Transcendental Meditation isn't a religion, although adults have sworn by it for years. And schools in other states are coming up on a decade of gathering students for 20 minutes of communal relaxation a day.
Students sit in a room, legs crossed, eyes closed, thoughts on anything but the outside world as they recite a mantra. Those younger than 10 can walk slowly around the room or the playground and recite a word.

It's not exactly yoga, advocates say. No twisting or other complex movements are involved. But, like yoga, if they do it right, their minds become clear.

"The calmness that they achieve in meditation would hopefully carry over throughout the day so they would be able to solve things, do better in their social lives," said Rhonda Kaufman. She's a kindergarten teacher at Rio Vista Elementary, 1351 E. Limberlost Drive, and a 33-year practitioner of Transcendental Meditation.

And advocates say it's a healthy alternative to medication, which they say stifles students' ability to absorb the information they get in class.

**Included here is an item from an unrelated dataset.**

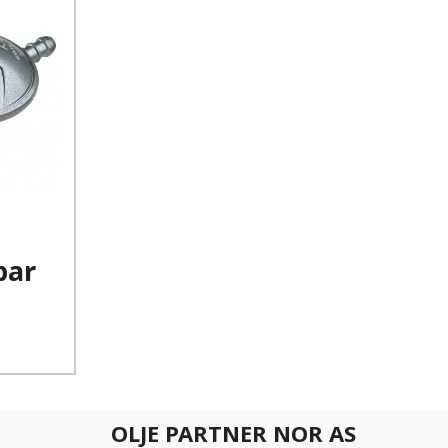
bar
OLJE PARTNER NOR AS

Yoga already is being practiced in some Tucson schools, including at EDGE charter school campuses and Tucson High Magnet School, and teachers such as Kaufman don't think it would be a major stretch to introduce meditation.
"Obviously, the money's there, but I don't know," she said. "Maybe we're just slow to jump on the bandwagon."

Some students say meditation wouldn't be a bad thing to introduce into their hectic schedules.
"It sounds pretty neat," said Mountain View High School junior Martin Quiroz, 17. "I'm not a yoga guy, but I could sit there and meditate."

His best friend, Spenser Andrews, also a 17-year-old Mountain View junior, said a lot of students could use a little time to recharge from the stress of homework and jobs.

Though Transcendental Meditation started with adults and has trickled into high schools and middle schools across the country, Kaufman said even kindergartners could benefit from the program.
"It would be a more beneficial timeout," she said. "It'd be better than sitting in a chair for five minutes and squirming around."